Mutable structs seem cause way more allocations in multithreaded code

Hi everyone,
I have encountered a pretty annoying performance bottleneck when using StatsBase.Weights, which is a mutable struct (whatever may be the reason for that :P) , in a multithreaded setting.

After going down the rabbit hole, I have seen that the issue is that allocations seem to explode whenever using a mutable struct in a multithreaded setting. For example:

mutable struct teststr
    i::Int
end

function test()
    for _ in 1:8000
        Threads.@threads for i in 1:100 # removing @threads will result in stable allocations
            a = @allocated teststr(i)
            if a > 32*200
                error("Allocation of $(Base.format_bytes(a))")
            end

        end
    end
end
test()

shows that in some cases, julia takes over 10 kilobytes for a single allocation .

Is this somehow expected behaviour or a bug? I can imagine that @allocated somehow also counts allocations from the multithreading, but the vscode profiler also shows a lot of time being spent in constructing teststr (or, rather StatsBase.Weights in my original use case).

Otherwise, what is the best way to resolve my concrete issue? Is there some immutable version of StatsBase.Weights? Should I pre-allocate it and update the struct with the appropriate weights each time? This will probably work but it feels rather hacky and overcomplicated to me, as it should be only a simple wrapper type…

Your imagination is at least partially correct. @allocated effectively asks the GC how many bytes have ever been allocated, then executes the expression and then asks again about the overall allocations. The difference is then printed.

This does what you think it does when only a single task is scheduled. As soon as you have multiple tasks, this can be completely misleading.

Note: I am not saying that this is not the problem. I am just hinting, that the used method is flawed in this context.
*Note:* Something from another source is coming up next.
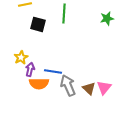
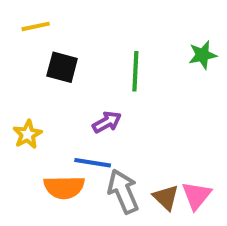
green line: (64, 13) -> (135, 71), moved
purple arrow: (30, 69) -> (107, 122), moved, turned 48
Your if will allocate. So as soon as one task got a 6400 allocation (because it was not scheduled for some time), the allocations will multiply.

2 Likes

Thanks! I did some more digging and discovered my performance regression was due to spawning quite a lot more threads than what I was intending.
So I think in this case the issue is actually only the threads overhead and there is no major issue with using StatsBase.Weights in multithreading in particular!

1 Like